Ren couldn’t tell if it was a joke. If it was, she didn’t understand it.
“What’s a baptism?” she asked instead.
“Like a christening,” he said. “When you’re born, someone gives you a name. They take you to a church and they say a Mass, and they give you a name. It means that you’re part of the Church. That if you die, you’ll go to heaven, not to hell.”
Ren frowned.
“I do not understand.”
“My parents baptized me Lukasz,” he said. “Kosz’s called him Koszmar. And yours—” He stopped abruptly.
The surprise melted to something else. Ren waited. And then he asked heavily:
“Someone named you, didn’t they?”
She wasn’t sure if it was her imagination, but he looked suddenly older. His eyes had sunken back and darkened, nearly black. He looked sad.
“Do you ever miss them?” he asked when she did not answer.
Ren blinked.
“What?”
“Do you ever miss them? Your family?”
Ren blinked again.
“I’ve only been away from them for a few days.”
“I meant—” He made a gesture with his hands that somehow struck Ren as being helpless.
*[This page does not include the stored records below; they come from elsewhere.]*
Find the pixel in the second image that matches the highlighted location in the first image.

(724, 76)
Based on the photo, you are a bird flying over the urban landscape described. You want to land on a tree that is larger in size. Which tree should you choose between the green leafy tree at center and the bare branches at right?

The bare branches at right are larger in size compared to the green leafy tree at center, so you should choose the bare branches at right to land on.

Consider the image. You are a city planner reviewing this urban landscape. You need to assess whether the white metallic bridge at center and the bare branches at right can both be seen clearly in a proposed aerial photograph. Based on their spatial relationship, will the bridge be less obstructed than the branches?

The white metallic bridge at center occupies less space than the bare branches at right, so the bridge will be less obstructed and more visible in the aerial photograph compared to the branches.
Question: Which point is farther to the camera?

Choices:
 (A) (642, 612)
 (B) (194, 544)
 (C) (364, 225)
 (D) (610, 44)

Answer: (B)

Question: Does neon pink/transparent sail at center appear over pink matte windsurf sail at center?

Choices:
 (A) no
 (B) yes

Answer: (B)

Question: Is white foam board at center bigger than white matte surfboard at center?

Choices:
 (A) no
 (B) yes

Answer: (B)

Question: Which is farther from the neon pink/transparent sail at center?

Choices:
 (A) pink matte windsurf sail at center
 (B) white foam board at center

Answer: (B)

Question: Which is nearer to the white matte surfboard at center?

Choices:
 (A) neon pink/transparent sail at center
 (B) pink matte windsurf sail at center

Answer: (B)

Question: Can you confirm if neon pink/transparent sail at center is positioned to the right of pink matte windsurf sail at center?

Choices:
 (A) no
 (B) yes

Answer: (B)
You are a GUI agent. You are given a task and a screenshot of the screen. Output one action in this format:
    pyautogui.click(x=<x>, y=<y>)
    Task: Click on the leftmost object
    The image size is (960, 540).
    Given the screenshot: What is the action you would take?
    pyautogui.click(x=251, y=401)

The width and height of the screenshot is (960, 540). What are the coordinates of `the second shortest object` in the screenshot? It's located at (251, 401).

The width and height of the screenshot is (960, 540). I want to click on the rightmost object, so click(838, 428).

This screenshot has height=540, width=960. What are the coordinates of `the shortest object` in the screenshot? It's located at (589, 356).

He was still wearing his gloves. “I meant your real family.”
“My real family is at the castle,” she said.
“I mean—”
“I know what you mean,” she interrupted. “My parents are lynxes. They loved me when I was a human. They loved me as a lynx. They love me even though I am different from them, and they never cared where I came from.” Her voice came out brittle, with an undercurrent of a growl. “My family—my lynxes—they chose to love me, when no one else would.”